The following year (2011), when I was in a position to investigate further, I discovered that I'd developed symptoms of acute hypogonadism, and things like my body structure and digit ratio show that it's been present at a subclinical level all my life.
As part of my investigations, I obtained a copy of a book, "Brain Sex", and in it I found the following passage, in a section talking about a study of teenaged boys whose mothers had been given treatment during pregnancy with an artificial estrogen called diethylstilbestrol (or DES).
Like most of the group, Jim is shy, unassertive and has a comparatively low self esteem.
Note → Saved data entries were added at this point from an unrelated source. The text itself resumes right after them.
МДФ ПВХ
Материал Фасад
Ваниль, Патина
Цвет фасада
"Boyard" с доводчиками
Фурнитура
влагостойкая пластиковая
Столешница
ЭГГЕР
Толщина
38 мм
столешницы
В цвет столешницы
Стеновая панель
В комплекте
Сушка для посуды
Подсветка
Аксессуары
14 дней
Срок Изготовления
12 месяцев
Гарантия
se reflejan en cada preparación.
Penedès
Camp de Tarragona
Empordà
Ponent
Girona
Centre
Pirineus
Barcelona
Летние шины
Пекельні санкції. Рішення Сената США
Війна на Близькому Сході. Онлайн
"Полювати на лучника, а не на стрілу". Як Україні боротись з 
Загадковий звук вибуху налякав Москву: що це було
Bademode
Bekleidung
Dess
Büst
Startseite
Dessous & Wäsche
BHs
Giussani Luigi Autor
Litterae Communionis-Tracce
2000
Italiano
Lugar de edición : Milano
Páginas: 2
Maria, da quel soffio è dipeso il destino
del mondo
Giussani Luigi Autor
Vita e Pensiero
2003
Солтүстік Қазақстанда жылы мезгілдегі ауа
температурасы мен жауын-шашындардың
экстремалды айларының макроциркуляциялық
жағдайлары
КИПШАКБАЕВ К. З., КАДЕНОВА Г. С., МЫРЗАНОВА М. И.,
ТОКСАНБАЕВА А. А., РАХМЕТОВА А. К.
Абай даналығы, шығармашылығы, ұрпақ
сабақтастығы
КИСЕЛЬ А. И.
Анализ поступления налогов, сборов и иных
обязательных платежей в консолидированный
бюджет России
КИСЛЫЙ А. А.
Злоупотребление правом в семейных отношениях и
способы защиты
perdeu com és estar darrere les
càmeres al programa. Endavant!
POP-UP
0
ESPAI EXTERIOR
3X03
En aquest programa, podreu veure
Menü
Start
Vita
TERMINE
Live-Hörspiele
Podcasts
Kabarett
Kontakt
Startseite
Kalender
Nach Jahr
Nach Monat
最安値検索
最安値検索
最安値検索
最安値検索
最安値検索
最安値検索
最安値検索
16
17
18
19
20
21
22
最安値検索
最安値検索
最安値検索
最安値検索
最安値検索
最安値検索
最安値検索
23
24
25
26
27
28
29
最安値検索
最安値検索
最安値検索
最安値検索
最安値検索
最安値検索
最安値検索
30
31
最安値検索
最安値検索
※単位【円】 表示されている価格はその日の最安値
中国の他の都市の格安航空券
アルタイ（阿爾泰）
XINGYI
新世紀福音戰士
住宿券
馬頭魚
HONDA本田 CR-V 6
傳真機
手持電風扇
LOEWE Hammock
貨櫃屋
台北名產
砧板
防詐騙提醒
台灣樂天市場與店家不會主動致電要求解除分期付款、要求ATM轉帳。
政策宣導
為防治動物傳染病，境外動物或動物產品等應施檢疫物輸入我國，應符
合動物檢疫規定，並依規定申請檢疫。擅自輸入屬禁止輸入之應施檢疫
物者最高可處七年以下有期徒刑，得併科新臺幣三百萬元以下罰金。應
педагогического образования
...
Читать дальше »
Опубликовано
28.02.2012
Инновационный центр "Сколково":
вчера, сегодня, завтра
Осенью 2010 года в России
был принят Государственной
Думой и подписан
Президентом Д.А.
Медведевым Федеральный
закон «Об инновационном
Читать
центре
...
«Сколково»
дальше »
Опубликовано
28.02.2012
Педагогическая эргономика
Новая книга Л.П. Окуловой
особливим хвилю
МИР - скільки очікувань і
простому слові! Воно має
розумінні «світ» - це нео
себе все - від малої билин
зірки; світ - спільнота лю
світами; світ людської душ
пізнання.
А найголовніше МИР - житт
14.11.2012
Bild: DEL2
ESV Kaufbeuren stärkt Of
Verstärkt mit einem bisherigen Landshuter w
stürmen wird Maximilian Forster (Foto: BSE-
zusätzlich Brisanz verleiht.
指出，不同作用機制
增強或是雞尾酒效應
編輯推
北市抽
He ranks himself in the bottom 25 percent of his class when it comes to popularity, influence, sporting and physical prowess... In the course of the survey, Jim's mother made a spontaneous comparison between Jim, and her older son, Larry. While pregnant with Larry, she had not taken any of the hormone treatment. She commented that her younger son was an extremely poor athlete, was regarded as a "sissy" by the other boys, would never fight back, and never developed an interest in electronic devices or chemical sets as his older brother had done.
Aside from the bit about chemistry sets, it was a more or less perfect match for my own teenage years.
Shortly after that, I joined an online group for DES sons, and discovered I have enough in common with them to know I must have had some kind of exposure to artificial female hormones. The main difference is that most of the people I've talked to seem to have undergone more female brain development than I have. With me, it's very much a case of having some parts of who I am female and other parts male, whereas the majority of people I've talked to are female identified (even if for personal reasons they're having to stay in the closet about it).